The future is in two areas, I believe. Cleaning up infections and Teaching people how to use their machine. If I were in the mood to start over I would do nothing but clean up infections, advise on security, and offer "genius bar" classes.


----------



## parttimetechie

Interesting concept considering I am starting out in this field. A little background and hopefully I can get some advice.

I have seen some of you ask why would I want to fix coomputers all day..the simple reason is I like it. Like some pilots love to burn holes in the sky day after day, as some sailors love to trawl the oceans for months on end, I love fixing computers and helping people with their technology.

I have my CompTIA A+ and Network+ certifications. I am a staples Easy Tech. I make $8.50/hr and the company probably makes three times that off of what I bring in for virus removals etc. I don't want to work at Staples all my life, but I do want to be in the helpdesk / IT industry all my life.

I also have a consulting business I do from home. techwork.wadsley.us is the address. The site may not be beautiful and stuck in the 90's but it gets the point across with what I can do. I charge $30/hr and have been told repeatedly "you'r cheap to hire." I love this little side business of mine, I can work it around my schedule, there are always new and exciting challenges facing me, and the customers generally have no freaking clue what is wrong with their computer, and it is usually something quite simple.
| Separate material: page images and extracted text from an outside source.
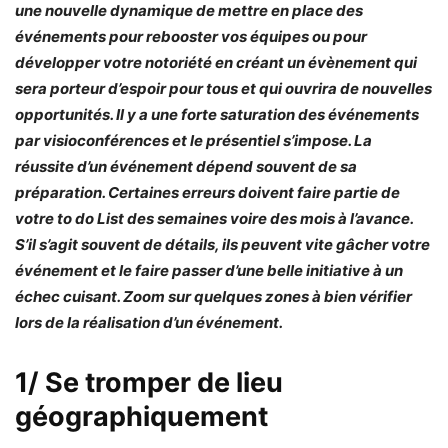
une nouvelle dynamique de mettre en place des
événements pour rebooster vos équipes ou pour
développer votre notoriété en créant un évènement qui
sera porteur d’espoir pour tous et qui ouvrira de nouvelles
opportunités. Il y a une forte saturation des événements
par visioconférences et le présentiel s’impose. La
réussite d’un événement dépend souvent de sa
préparation. Certaines erreurs doivent faire partie de
votre to do List des semaines voire des mois à l’avance.
S’il s’agit souvent de détails, ils peuvent vite gâcher votre
événement et le faire passer d’une belle initiative à un
échec cuisant. Zoom sur quelques zones à bien vérifier
lors de la réalisation d’un événement.
1/ Se tromper de lieu
géographiquement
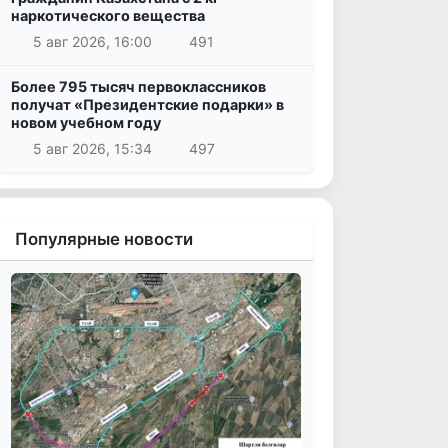
наркотического вещества
5 авг 2026, 16:00
491
Более 795 тысяч первоклассников
получат «Президентские подарки» в
новом учебном году
5 авг 2026, 15:34
497
Популярные новости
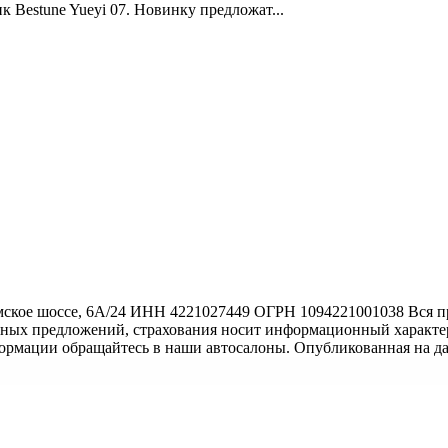
Bestune Yueyi 07. Новинку предложат...
ское шоссе, 6А/24 ИНН 4221027449 ОГРН 1094221001038 Вся пр
тных предложений, страхования носит информационный характер
формации обращайтесь в наши автосалоны. Опубликованная на д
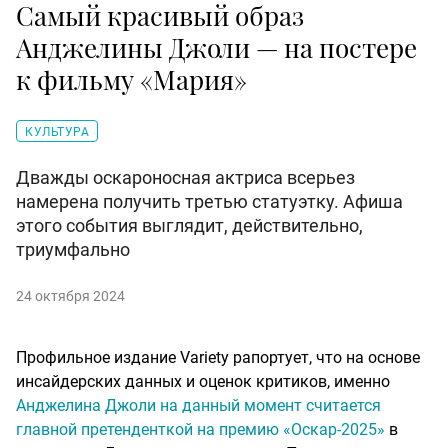
Самый красивый образ
Анджелины Джоли — на постере
к фильму «Мария»
КУЛЬТУРА
Дважды оскароносная актриса всерьез
намерена получить третью статуэтку. Афиша
этого события выглядит, действительно,
триумфально
24 октября 2024
Профильное издание Variety рапортует, что на основе
инсайдерских данных и оценок критиков, именно
Анджелина Джоли на данный момент считается
главной претенденткой на премию «Оскар-2025»
в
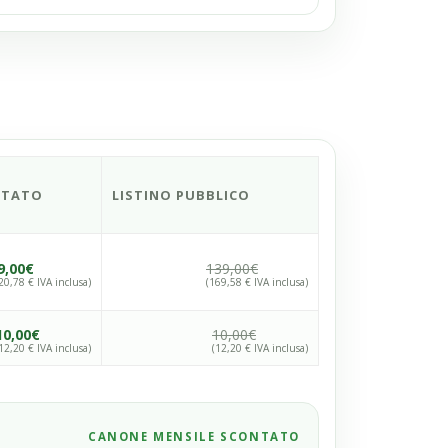
NTATO
LISTINO PUBBLICO
9,00€
139,00€
20,78 € IVA inclusa)
(169,58 € IVA inclusa)
10,00€
10,00€
12,20 € IVA inclusa)
(12,20 € IVA inclusa)
CANONE MENSILE SCONTATO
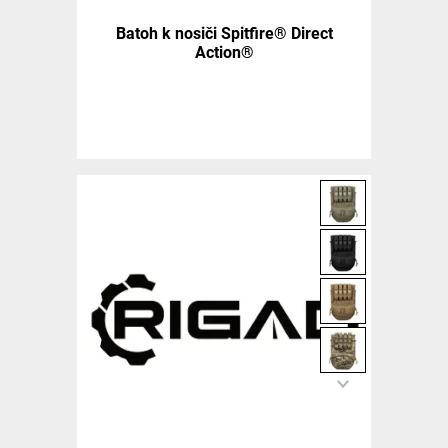
Batoh k nosiči Spitfire® Direct
Action®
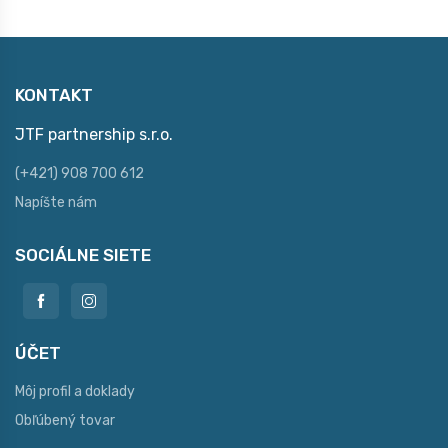
KONTAKT
JTF partnership s.r.o.
(+421) 908 700 612
Napíšte nám
SOCIÁLNE SIETE
ÚČET
Môj profil a doklady
Obľúbený tovar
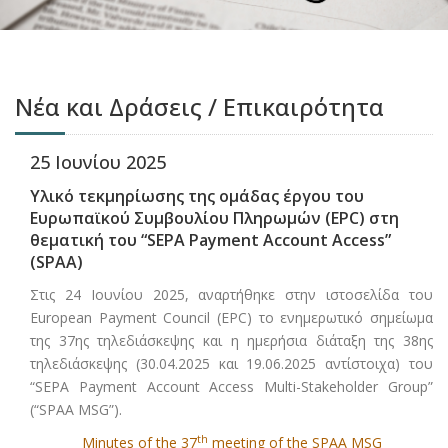
Νέα και Δράσεις / Επικαιρότητα
25 Ιουνίου 2025
Υλικό τεκμηρίωσης της ομάδας έργου του
Ευρωπαϊκού Συμβουλίου Πληρωμών (EPC) στη
θεματική του “SEPA Payment Account Access”
(SPAA)
Στις 24 Ιουνίου 2025, αναρτήθηκε στην ιστοσελίδα του
European Payment Council (EPC) το ενημερωτικό σημείωμα
της 37ης τηλεδιάσκεψης και η ημερήσια διάταξη της 38ης
τηλεδιάσκεψης (30.04.2025 και 19.06.2025 αντίστοιχα) του
“SEPA Payment Account Access Multi-Stakeholder Group”
(“SPAA MSG”).
th
Minutes of the 37
meeting of the SPAA MSG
As far as the replace rather than repair theory, I think we are getting close to that now, but the key note is data. Repairing will always be necessary until data is stored off the HDD and a total HDD failure is no factor.

Just my two cents.


----------



## jonin

Do it all!!!


----------



## Blade_Jones

JaybirdBlue, did you work out of your home or did you rent a business space? I think it's cost prohibitive to run a full scale computer repair business with rent to pay, etc. You have to freelance out of your home to make it work. I think it's also cost prohibitive to hire people too. And you can't trust these dopes who just got out of Comp TIA school. Fixing computers is 10% COMP TIA schooling and 90% learning by doing as well as studying real life problems on TechSupportForums. There's so much to learn that it can make your brain explode, AND you have to keep up on it as technology changes. So for $8.50 an hour why not just work at McDonalds? Better to pursue a law degree if you're gonna invest that much time studying and keeping up on the technology. 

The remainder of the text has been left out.